Distribution Agreements

What is a distribution agreement?

A distribution agreement is a contract made between a supplier of goods and a distributor of goods. The supplier may be a manufacturer selling their own goods or could also be a distributor selling goods made elsewhere. Distribution agreements are either categorized as exclusive or non-exclusive. The agreement often expires annually with a semiautomatic renewal clause. It should allow the parties to terminate for cause or convenience.

What is an exclusive distribution agreement?

An exclusive distribution agreement is where the supplier agrees with the distributor that the supplier will not supply goods to any other customer within a certain area or will not supply goods to a particular group of customers. In return, the supplier may require the distributor not to sell rival products.

Advantages to an exclusive distribution agreement include the fact that the distributor’s salespeople can be more knowledgeable about a single product, greater control for the supplier over how the product is marketed and lack of competition from other distributors who may try and sell the product at a reduced price.
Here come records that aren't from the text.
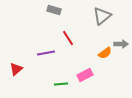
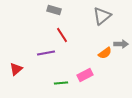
red line: moved 6 px left, 3 px up
green line: moved 1 px up
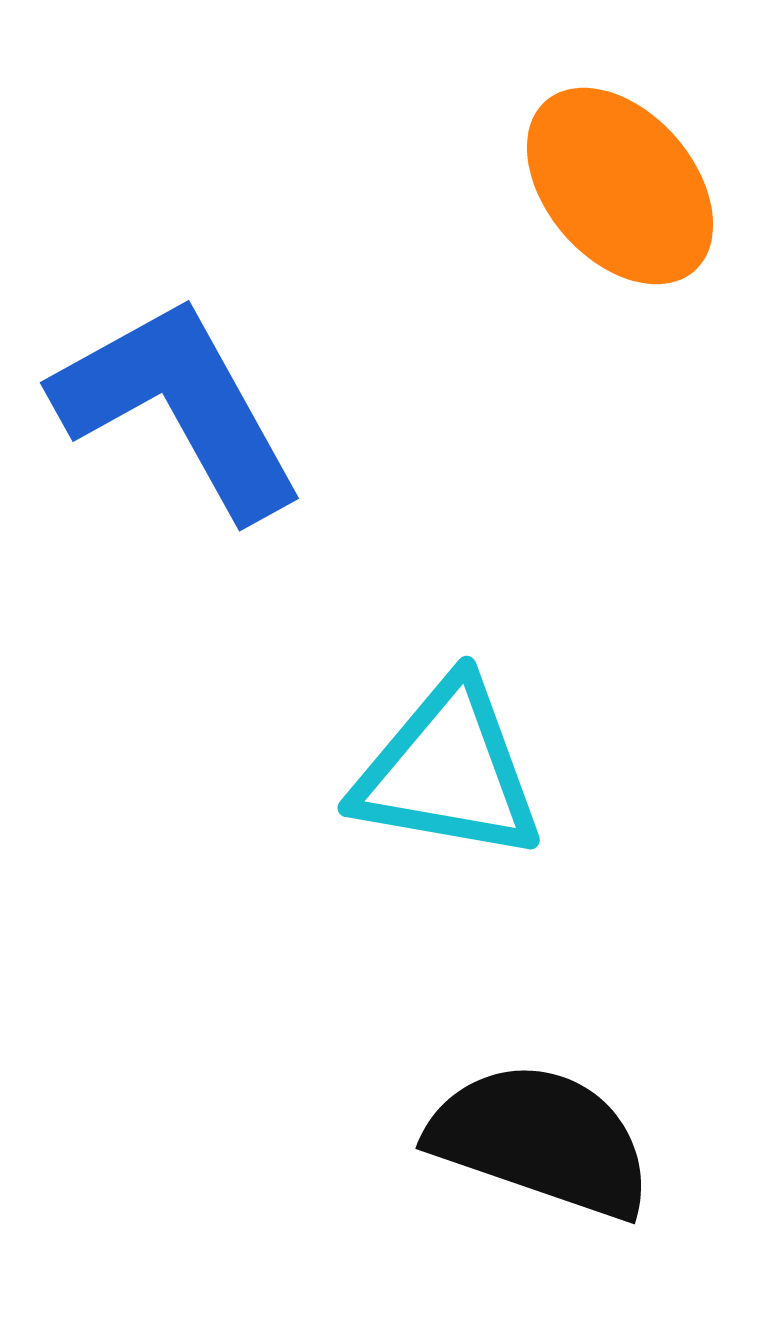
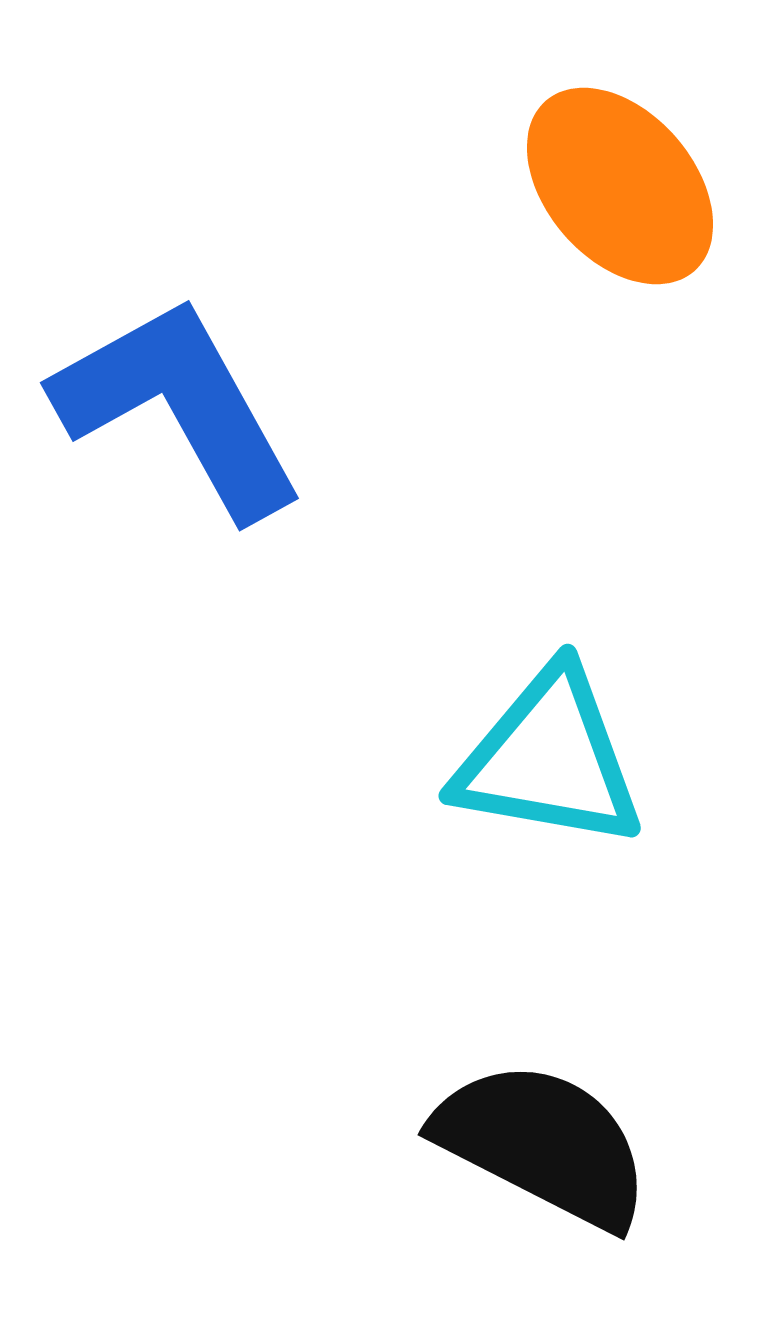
cyan triangle: moved 101 px right, 12 px up
black semicircle: moved 2 px right, 4 px down; rotated 8 degrees clockwise
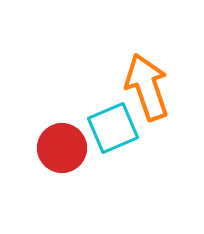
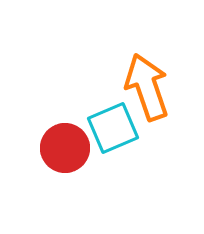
red circle: moved 3 px right
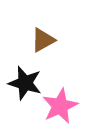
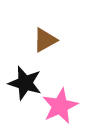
brown triangle: moved 2 px right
What is a non-exclusive distribution agreement?

A non-exclusive distribution agreement allows the supplier complete freedom to sell the product to as many distributors as they wish and any areas. They are also able to sell the product directly to consumers themselves.

What is a sole distribution agreement?

A sole distribution agreement is where the supplier deals with a single distributor in any given area. The supplier will not supply goods to any other distributor, however, the right is reserved to sell goods themselves directly to the consumer.
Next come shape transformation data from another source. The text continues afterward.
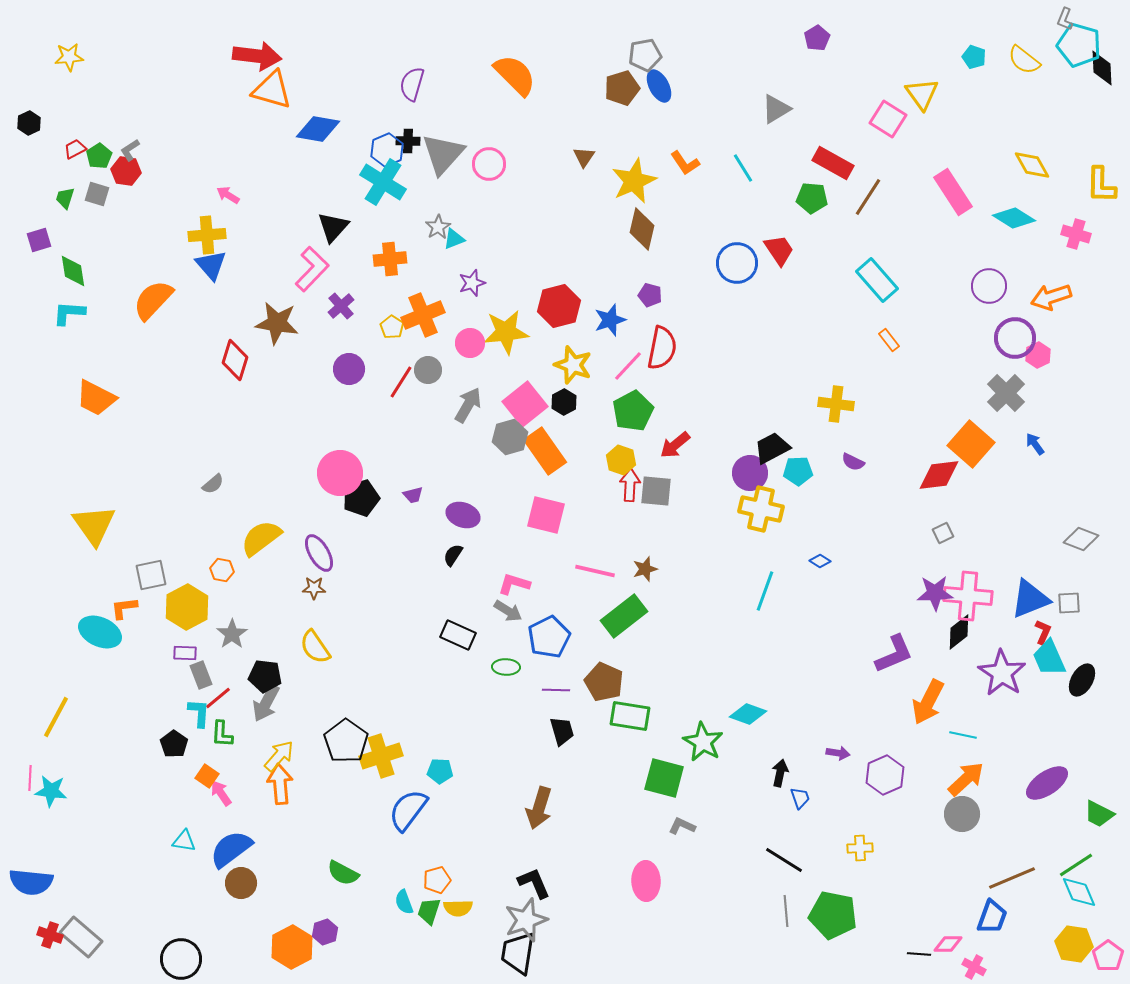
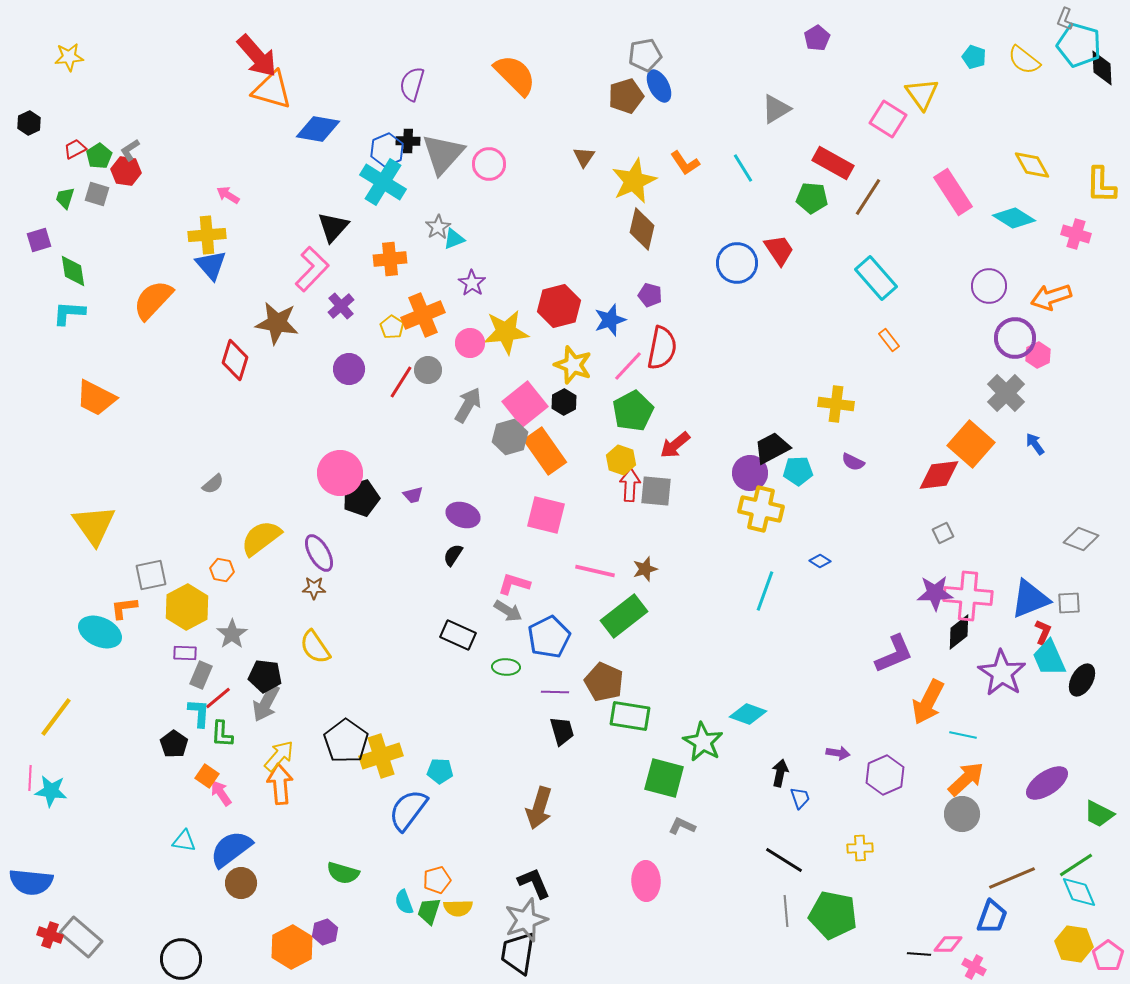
red arrow at (257, 56): rotated 42 degrees clockwise
brown pentagon at (622, 88): moved 4 px right, 8 px down
cyan rectangle at (877, 280): moved 1 px left, 2 px up
purple star at (472, 283): rotated 20 degrees counterclockwise
gray rectangle at (201, 675): rotated 44 degrees clockwise
purple line at (556, 690): moved 1 px left, 2 px down
yellow line at (56, 717): rotated 9 degrees clockwise
green semicircle at (343, 873): rotated 12 degrees counterclockwise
A distributor takes ownership of goods and takes payment and any profit from the consumer. An agent does not own the goods and receives a commission from the supplier. The agent procures orders which are filled directly by the supplier. A distributor will hold stock themselves. Agents often service fewer suppliers while distributors can have many different companies supplying products.

Depending on the terms of the distribution agreement, price controls can be written into the agreement. Other terms can also be included, such as the amount and substance of marketing campaigns and the amount of stock to be maintained by the distributor. In return, the supplier may offer assistance with marketing or a contribution towards marketing costs.